First lets enable the VRF, and increase the amount of routes.

system-max ip-route-default-vrf 9000
system-max ip-route-vrf 500
system-max ip6-route-vrf 500

These commands will  enable the VRF functionality and it will need you to reboot.

Next we can start configuring our VRF. In this case my /30 will be 1.1.1.0/29 – so .1 will be the ISP, .2 will be us. I will setup the routes for the VRF, and then the Vlan interface and apply the /30. There is a keyword in the VE config to make sure its associated to a given VRF. Within the VRF config you need to specifcy the Route Identifier – only matters locally.

vrf INTERNET-VRF
rd 11:11
ip router-id 12.5.110.2
address-family ipv4
ip route 0.0.0.0/0 12.5.110.1
exit-address-family
exit-vrf

vlan 300 name INTERNET-VRF by port  — My WAN Vlan for Fortigate WAN and SD-WAN router WAN interface. The Customer LAN Subnet goes here.
untagged ethe 1/1/19 ethe 2/1/23
router-interface ve 300
spanning-tree 802-1w
spanning-tree 802-1w priority 4094
!
vlan 400 name ISP-VRF by port — /30 ISP network
untagged ethe 1/1/24
router-interface ve 400
!

interface ve 400
vrf forwarding  ISP-VRF – This is the command to associate the VE to the VRF
ip address 12.5.110.2/30

interface ve 300
vrf forwarding INTERNET-VRF – This is the command to associate the VE to the VRF
ip address 1.1.1.2/29

Here is a subset of my user config – Vlan 40 – this is where most of the desktops go, and the gateway in this case 10.6.40.1/24 lives on the switch, on the default VRF.

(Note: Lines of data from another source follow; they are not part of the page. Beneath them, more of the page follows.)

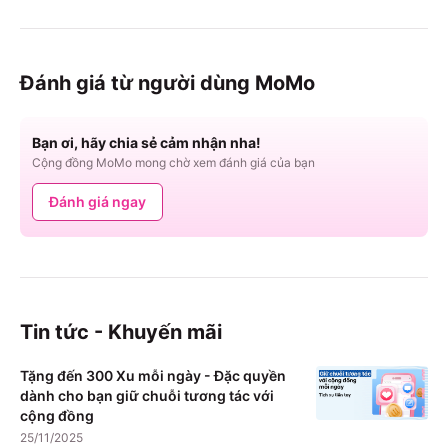
Đánh giá từ người dùng MoMo
Bạn ơi, hãy chia sẻ cảm nhận nha!
Cộng đồng MoMo mong chờ xem đánh giá của bạn
Đánh giá ngay
Tin tức - Khuyến mãi
Tặng đến 300 Xu mỗi ngày - Đặc quyền
dành cho bạn giữ chuỗi tương tác với
cộng đồng
25/11/2025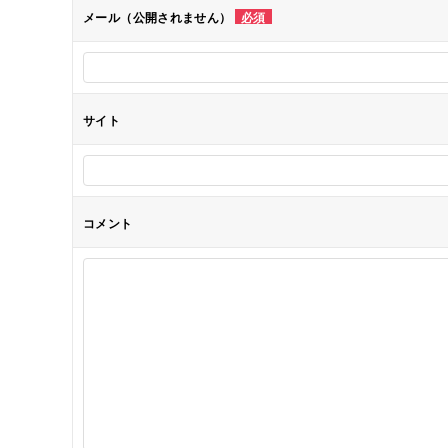
メール（公開されません）
必須
ョ
ン
サイト
コメント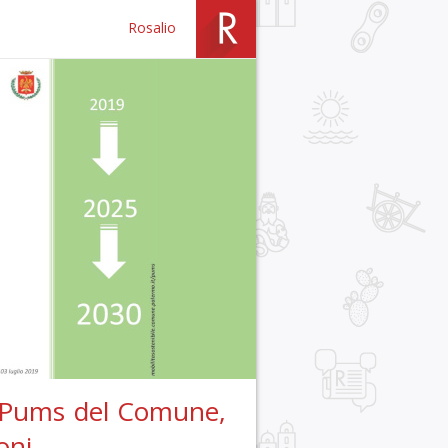
Rosalio
l Pums del Comune,
oni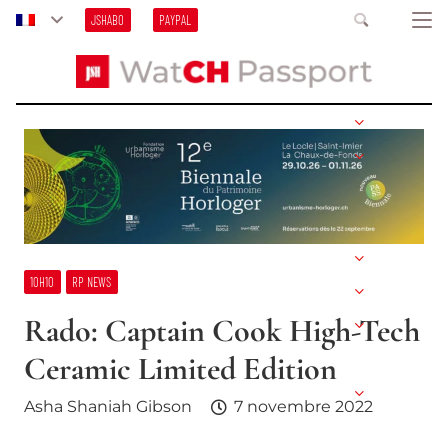
JSHABO
PAYPAL
10H10
RP NEWS
Rado: Captain Cook High-Tech
Ceramic Limited Edition
Asha Shaniah Gibson
7 novembre 2022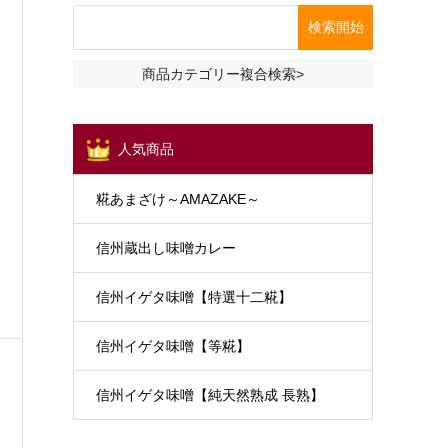
商品カテゴリー複合検索>
人気商品
糀あまざけ～AMAZAKE～
信州蔵出し味噌カレー
信州イゲタ味噌【特選十二糀】
信州イゲタ味噌【等糀】
信州イゲタ味噌【純天然熟成 長熟】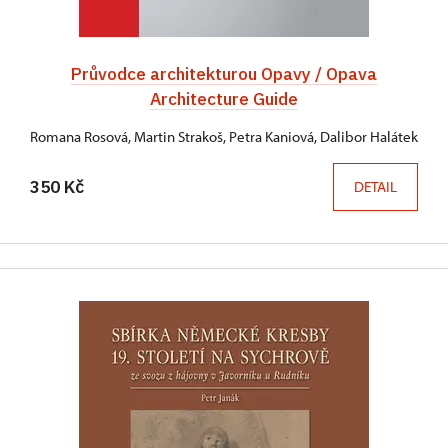
Průvodce architekturou Opavy / Opava
Architecture Guide
Romana Rosová, Martin Strakoš, Petra Kaniová, Dalibor Halátek
350 Kč
DETAIL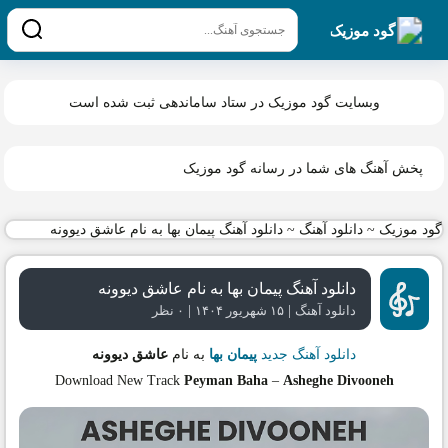
گود موزیک
وبسایت گود موزیک در ستاد ساماندهی ثبت شده است
پخش آهنگ های شما در رسانه گود موزیک
گود موزیک
~
دانلود آهنگ
~
دانلود آهنگ پیمان بها به نام عاشق دیوونه
دانلود آهنگ پیمان بها به نام عاشق دیوونه
|
|
دانلود آهنگ
۱۵ شهریور ۱۴۰۴
۰ نظر
دانلود آهنگ جدید
پیمان بها
به نام
عاشق دیوونه
Download New Track
Peyman Baha
–
Asheghe Divooneh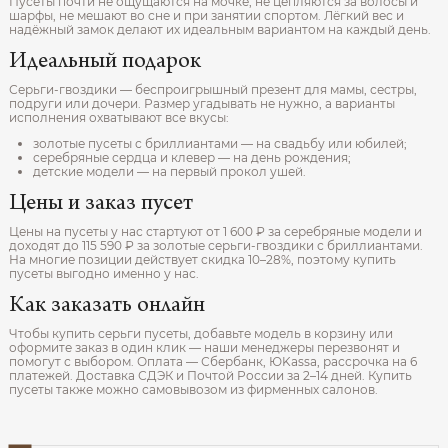
Пусеты почти не ощущаются на мочке, не цепляются за волосы и
шарфы, не мешают во сне и при занятии спортом. Лёгкий вес и
надёжный замок делают их идеальным вариантом на каждый день.
Идеальный подарок
Серьги-гвоздики — беспроигрышный презент для мамы, сестры,
подруги или дочери. Размер угадывать не нужно, а варианты
исполнения охватывают все вкусы:
золотые пусеты с бриллиантами — на свадьбу или юбилей;
серебряные сердца и клевер — на день рождения;
детские модели — на первый прокол ушей.
Цены и заказ пусет
Цены на пусеты у нас стартуют от 1 600 ₽ за серебряные модели и
доходят до 115 590 ₽ за золотые серьги-гвоздики с бриллиантами.
На многие позиции действует скидка 10–28%, поэтому купить
пусеты выгодно именно у нас.
Как заказать онлайн
Чтобы купить серьги пусеты, добавьте модель в корзину или
оформите заказ в один клик — наши менеджеры перезвонят и
помогут с выбором. Оплата — Сбербанк, ЮKassa, рассрочка на 6
платежей. Доставка СДЭК и Почтой России за 2–14 дней. Купить
пусеты также можно самовывозом из фирменных салонов.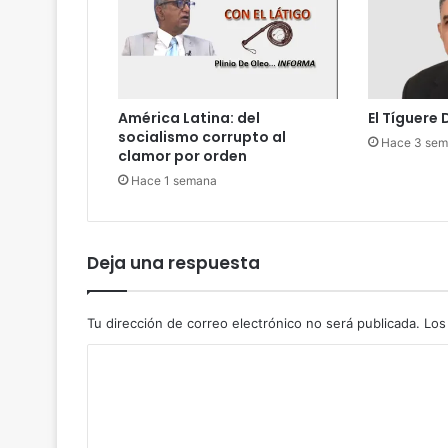
c
s
o
o
s
b
a
r
b
e
América Latina: del
El Tíguere
a
u
socialismo corrupto al
’
Hace 3 se
n
clamor por orden
a
b
Hace 1 semana
s
a
a
r
r
r
g
i
Deja una respuesta
e
l
n
d
t
e
Tu dirección de correo electrónico no será publicada.
Los
o
p
s
ó
C
e
l
o
s
v
u
o
m
i
r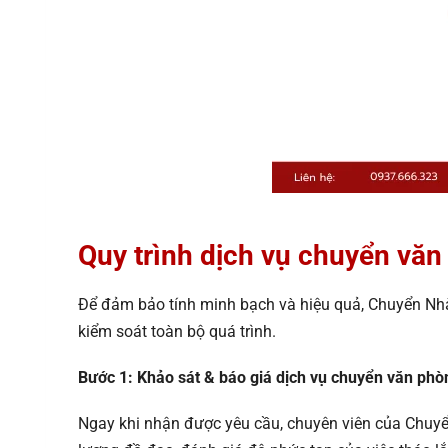
Quy trình dịch vụ chuyển vă
Để đảm bảo tính minh bạch và hiệu quả, Chuyển Nh
kiểm soát toàn bộ quá trình.
Bước 1: Khảo sát & báo giá dịch vụ chuyển văn phò
Ngay khi nhận được yêu cầu, chuyên viên của Chuyển 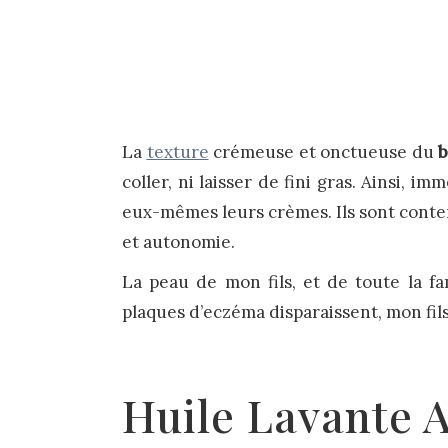
La
texture
crémeuse et onctueuse du
b
coller, ni laisser de fini gras. Ainsi, 
eux-mêmes leurs crèmes. Ils sont content
et autonomie.
La peau de mon fils, et de toute la fa
plaques d’eczéma disparaissent, mon fils
Huile Lavante 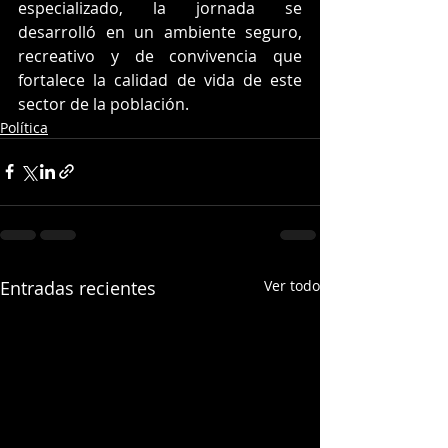
especializado, la jornada se 
desarrolló en un ambiente seguro, 
recreativo y de convivencia que 
fortalece la calidad de vida de este 
sector de la población.
Política
Entradas recientes
Ver todo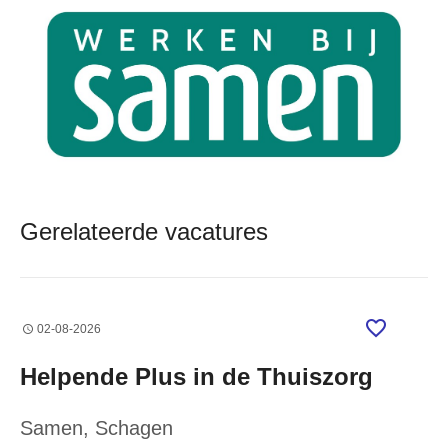
Gerelateerde vacatures
02-08-2026
Helpende Plus in de Thuiszorg
Samen
, Schagen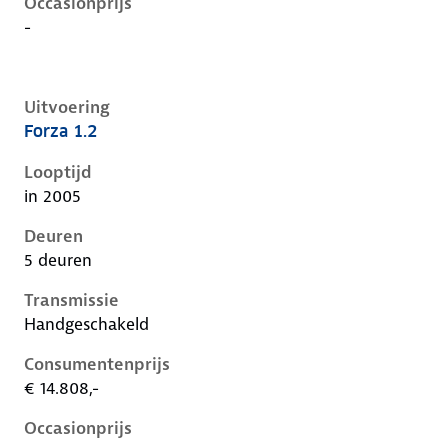
Occasionprijs
-
Uitvoering
Forza 1.2
Nissan Micra iii-k12-1e-facelift, 1.2, 59 kW, Benzine, 
Looptijd
in 2005
Deuren
5 deuren
Transmissie
Handgeschakeld
Consumentenprijs
€ 14.808,-
Occasionprijs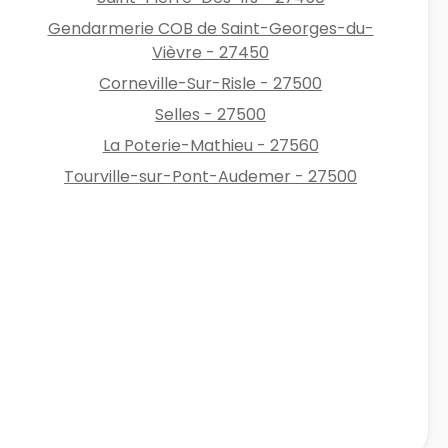
Gendarmerie COB de Saint-Georges-du-
Vièvre - 27450
Corneville-Sur-Risle - 27500
Selles - 27500
La Poterie-Mathieu - 27560
Tourville-sur-Pont-Audemer - 27500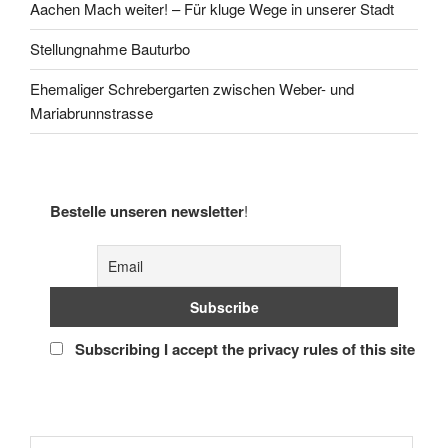
Aachen Mach weiter! – Für kluge Wege in unserer Stadt
Stellungnahme Bauturbo
Ehemaliger Schrebergarten zwischen Weber- und
Mariabrunnstrasse
Bestelle unseren newsletter
!
Subscribing I accept the privacy rules of this site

vlan 40 name Computers by port
untagged ethe 1/1/1 to 1/1/18 ethe 1/1/21 ethe 2/1/1 to 2/1/18 ethe 2/1/22
router-interface ve 40
spanning-tree 802-1w
spanning-tree 802-1w priority 4094
!
!
show run int ve 40
interface ve 40
ip address 10.6.40.1 255.255.252.0
ip helper-address 1 10.6.10.10

Thats it! A show IP route of the default VRF (Switching VRF) shows:

#show ip route
Total number of IP routes: 9
Type Codes – B:BGP D:Connected O:OSPF R:RIP S:Static; Cost – Dist/Metric
BGP Codes – i:iBGP e:eBGP
OSPF Codes – i:Inter Area 1:External Type 1 2:External Type 2
Destination Gateway Port Cost Type Upti me
1 0.0.0.0/0 10.6.254.2 ve 254 1/1 S 1d17 h — This is the Fortigate
2 10.6.0.0/22 DIRECT ve 1 0/0 D 1d17 h
3 10.6.10.0/24 DIRECT ve 10 0/0 D 21h4 m
4 10.6.40.0/22 DIRECT ve 40 0/0 D 1d17 h
5 10.6.100.0/24 DIRECT ve 100 0/0 D 1d18 h
6 10.6.254.0/24 DIRECT ve 254 0/0 D 1d17 h
7 172.16.6.0/29 DIRECT ve 650 0/0 D 1m5s
8 192.168.6.0/24 DIRECT ve 1 0/0 D 1d17 h
9 192.168.100.0/24 172.16.6.1 ve 650 1/1 S 1m4s

But, if we specifcally show the Internet-VRF routes:

#show ip route vrf INTERNET-VRF
Total number of IP routes: 3
Type Codes – B:BGP D:Connected O:OSPF R:RIP S:Static; Cost – Dist/Metric
BGP Codes – i:iBGP e:eBGP
OSPF Codes – i:Inter Area 1:External Type 1 2:External Type 2
Destination Gateway Port Cost Type Uptime
1 0.0.0.0/0 12.116.193.1 ve 400 1/1 S 21h4m
2 12.5.110.0/30 DIRECT ve 300 0/0 D 20h57m
3 1.1.1.0/29 DIRECT ve 400 0/0 D 21h5m

And there we have it, the devices is now in two VRFs, a default and INTERNET-VRF with specific interfaces assigned to it. If you want to test pinging from that VRF specifically you can use the following commands:

#ping vrf INTERNET-VRF 8.8.8.8
Sending 1, 16-byte ICMP Echo to 8.8.8.8, timeout 5000 msec, TTL 64
Type Control-c to abort
Reply from 8.8.8.8 : bytes=16 time=1ms TTL=122
Success rate is 100 percent (1/1), round-trip min/avg/max=1/1/1 ms.